Con esto, y para finalizar, quiero dejar más o menos claro que en la Argentina el presente de la literatura infantil y juvenil es realmente muy alentador. Junto a los viejos maestros que siguen vigentes, como Quiroga, Villafañe o María Elena Walsh, y los no tan viejos, autores que en los 80 supieron dar el gran salto de calidad, convivimos hoy muchos nuevos autores. Es notoria la cantidad, y es, según dicen, aunque yo como implicado directo no puedo aseverarlo con demasiado énfasis, también importante la calidad de nuestra literatura infantil y juvenil, que ha cambiado, que ha crecido, que aprovecha a la escuela, por supuesto, y piensa en ella, sin duda, pero que también se atreve a temas difíciles, comprometidos, a veces poco escolares, por así decir. Y que abarca todos los géneros: hay buena poesía, teatro del bueno, narrativa de humor, de aventura, de terror, comprometida con la realidad, fantástica, maravillosa. Y hay excelentes ilustradores que están logrando que los llamados Libro Álbum se conviertan muchas veces en grandes éxitos de librería.

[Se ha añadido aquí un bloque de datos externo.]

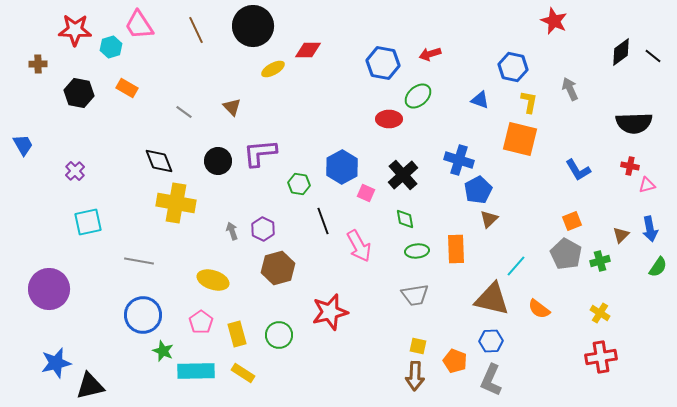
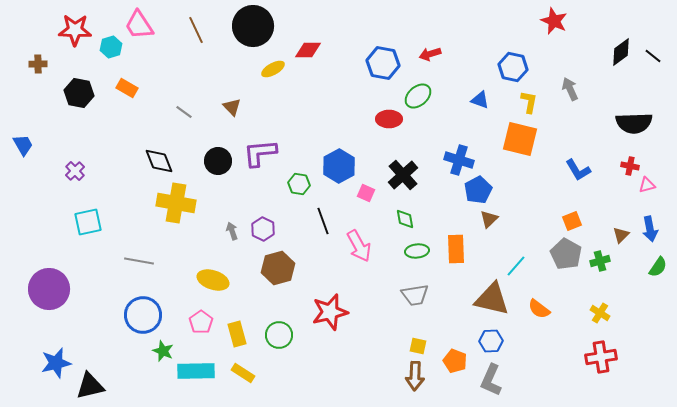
blue hexagon at (342, 167): moved 3 px left, 1 px up
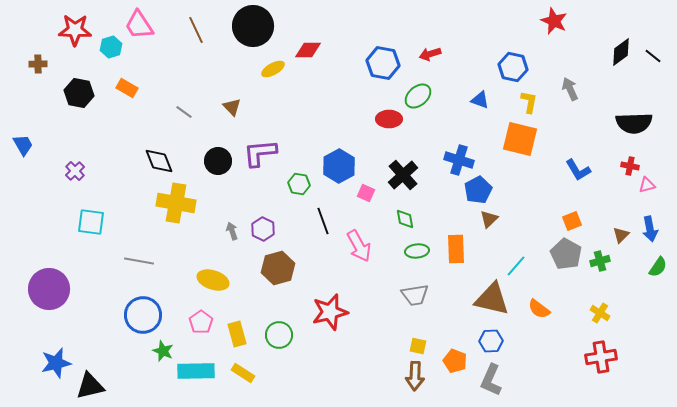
cyan square at (88, 222): moved 3 px right; rotated 20 degrees clockwise
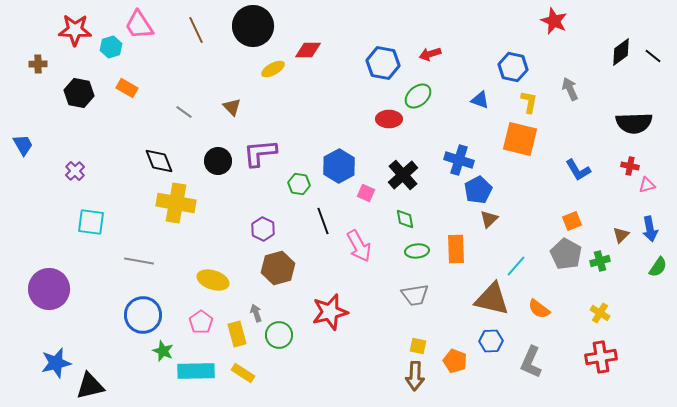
gray arrow at (232, 231): moved 24 px right, 82 px down
gray L-shape at (491, 380): moved 40 px right, 18 px up
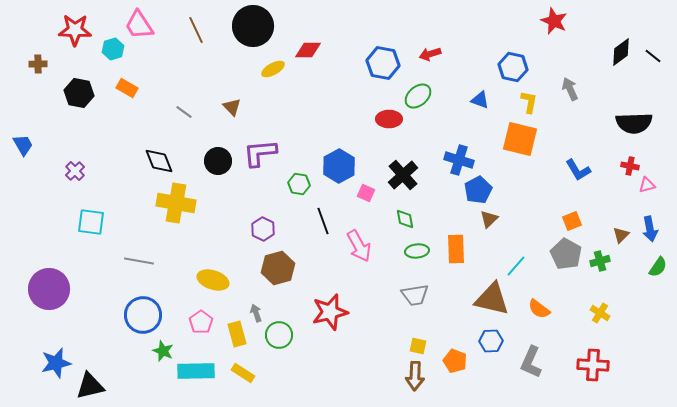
cyan hexagon at (111, 47): moved 2 px right, 2 px down
red cross at (601, 357): moved 8 px left, 8 px down; rotated 12 degrees clockwise
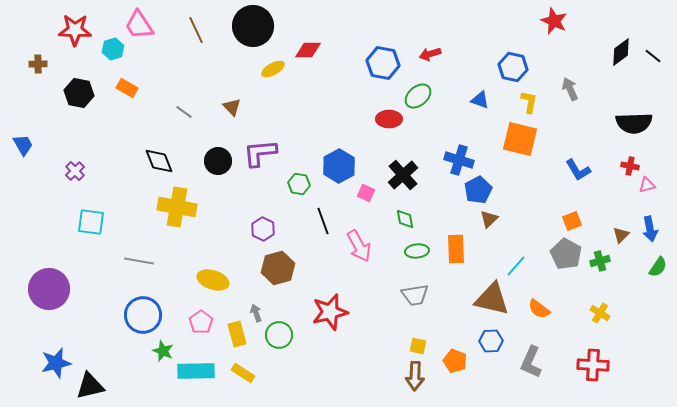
yellow cross at (176, 203): moved 1 px right, 4 px down
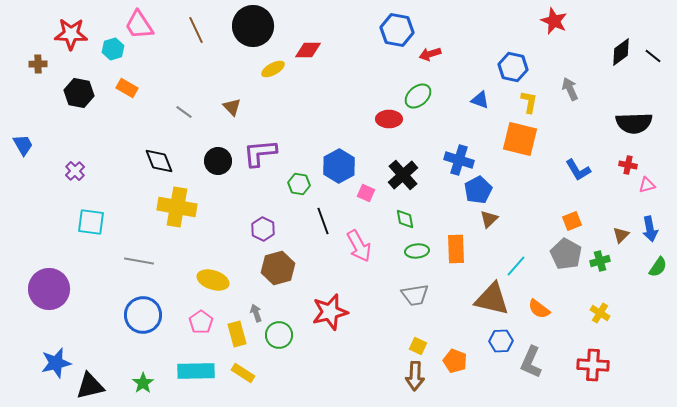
red star at (75, 30): moved 4 px left, 4 px down
blue hexagon at (383, 63): moved 14 px right, 33 px up
red cross at (630, 166): moved 2 px left, 1 px up
blue hexagon at (491, 341): moved 10 px right
yellow square at (418, 346): rotated 12 degrees clockwise
green star at (163, 351): moved 20 px left, 32 px down; rotated 15 degrees clockwise
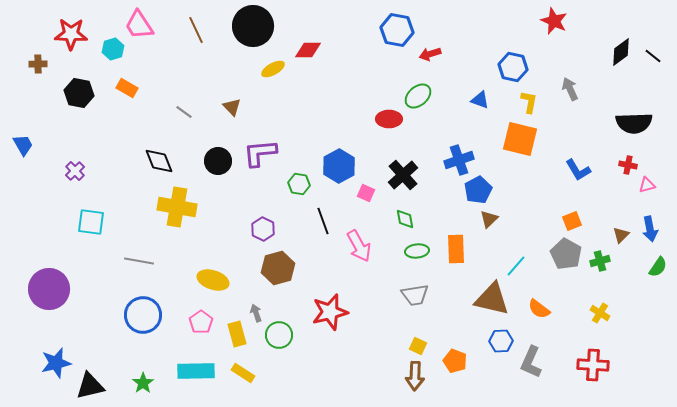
blue cross at (459, 160): rotated 36 degrees counterclockwise
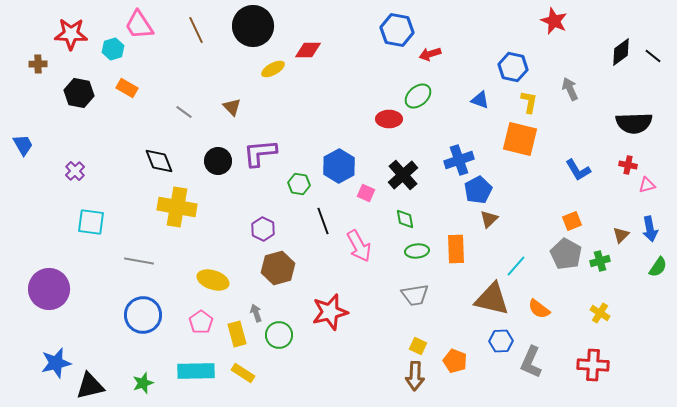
green star at (143, 383): rotated 15 degrees clockwise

Y que la literatura infantil y juvenil de la Argentina está muy viva y en crecimiento lo prueban, además de las ediciones y reediciones constantes y la aparición de nuevas editoriales, el éxito de la Feria del libro infantil y juvenil (la llamada “feria chica”) que convoca a miles de chicos, docentes, padres: lectores, en suma, que recorren la feria cada invierno desde hace ya casi veinte años; el auge de revistas digitales dedicadas al tema como las muy reconocidas Imaginaria, El mangrullo, 7 calderos mágicos, las fundaciones y centros de estudio dedicados al tema como La nube, el CEDILIJ, ALIJA y otros. Y desde el Estado, desde hace ya unos veinte años, aunque con algunas intermitencias, diferentes planes de lectura gubernamentales, como el actual Plan Nacional de Lectura intentan promover, difundir, llevar la literatura infantil y juvenil a todo el país.

Espero haber dado una idea del panorama de nuestra literatura infantil y juvenil. Es un trabajo que no podía ser más que sucinto, “panorámico”, como corresponde. Pero que tal vez se pueda ampliar y profundizar con el intercambio y el diálogo.